At least Obama waved at the Lesbian and Gay Bands of America during the parade—though their appearance was only broadcast on C-Span.

What to do in the face of such ignominy?

It is instructive to remember that Lincoln may have believed that slaves should be freed—but he had to be pushed to sign the Emancipation Proclamation by black abolitionist Frederick Douglass in 1863. It took two more years to pass the 13th Amendment to the U.S. Constitution, which originally viewed slaves as “three-fifths of a person.” And while President John F. Kennedy and Attorney General Robert Kennedy might have agreed black Americans should have the unobstructed right to vote, it took Martin Luther King Jr., gay Bayard Rustin and a band of civil rights organizations pushing President Lyndon Johnson to actually sign the Voting Rights Act of 1965.

The LGBT movement for equal rights does not have a Fredrick Douglass or Martin Luther King Jr.

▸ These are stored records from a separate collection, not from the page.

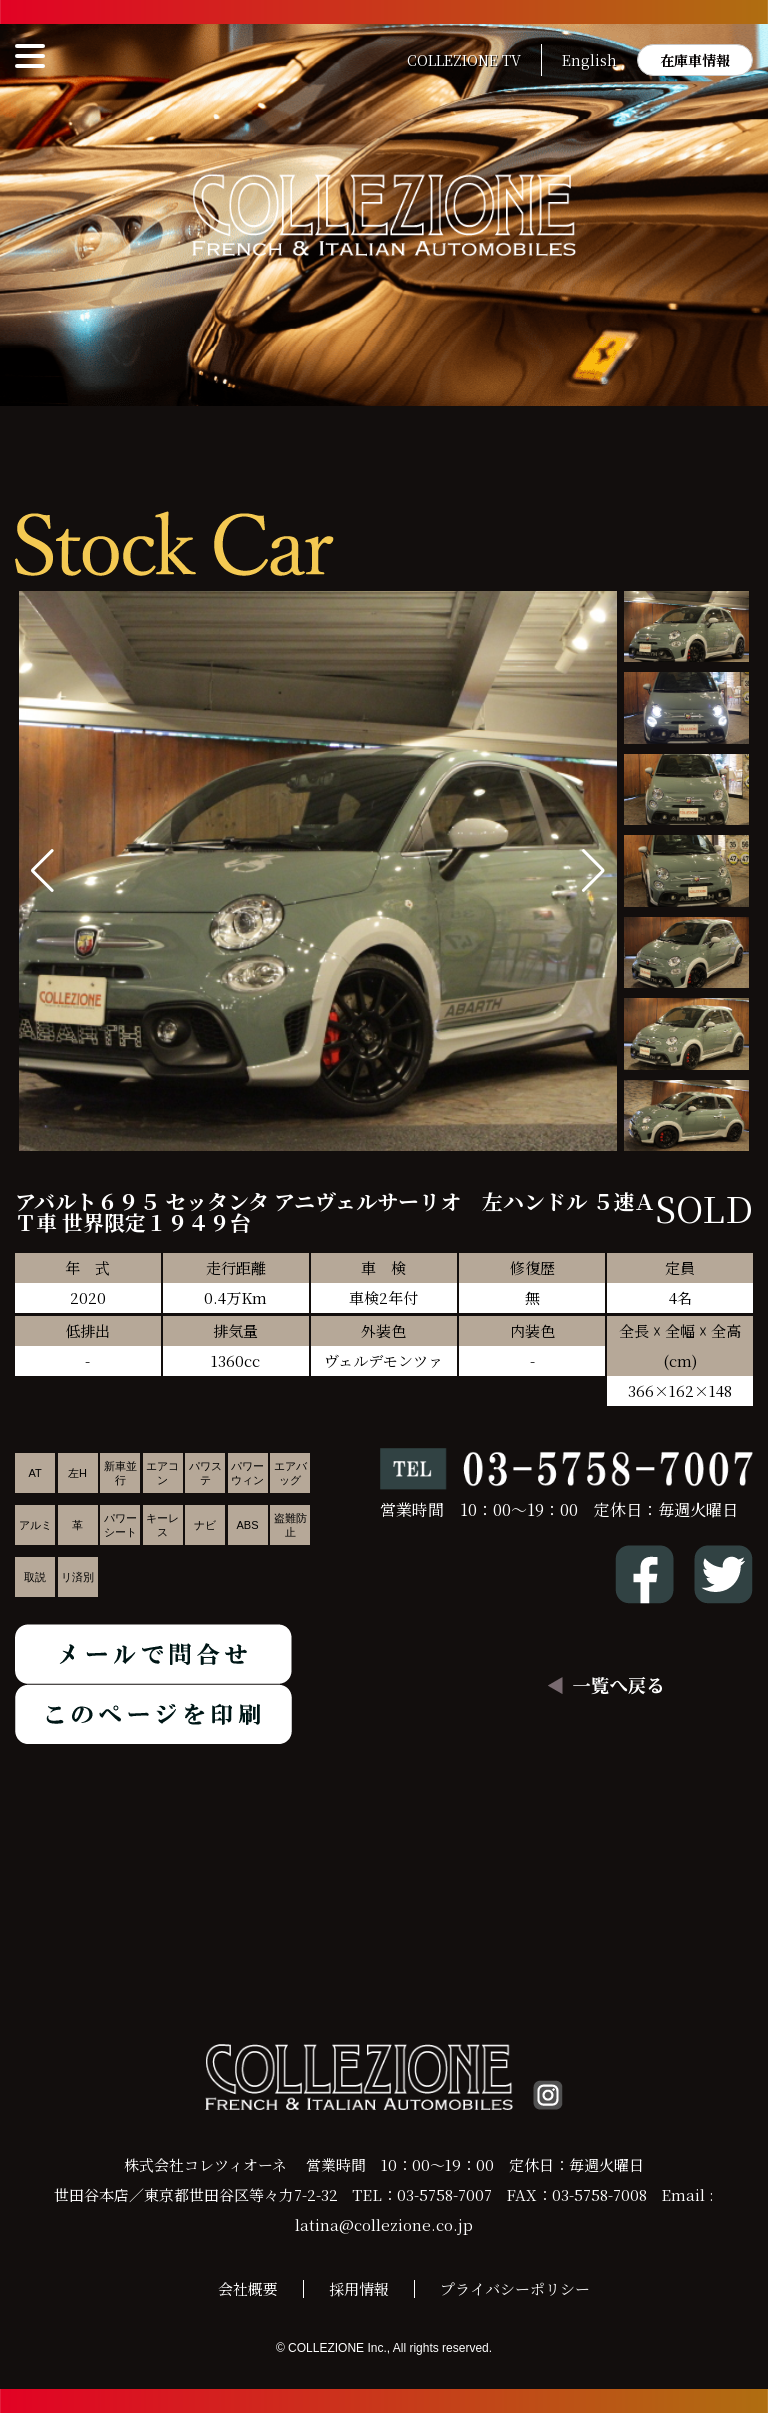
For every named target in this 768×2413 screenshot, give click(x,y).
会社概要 (248, 2288)
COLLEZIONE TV (464, 60)
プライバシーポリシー (515, 2288)
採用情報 (359, 2288)
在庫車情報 (695, 60)
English (589, 60)
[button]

Therefore it falls on each LGBT American to step up, to assume that personal responsibility Obama calls for, to band together in these difficult times to help each other and other communities in need—coalition building that can only strengthen the movement, and by extension, America.

And it is also imperative to push Obama to deliver on that “God-given promise” of equality and his own civil rights pledges (now posted on whitehouse.gov). The cries of second-class LGBT citizens are not petty grievances but demands for equal rights and justice under the law. LGBT Americans are We the People, too.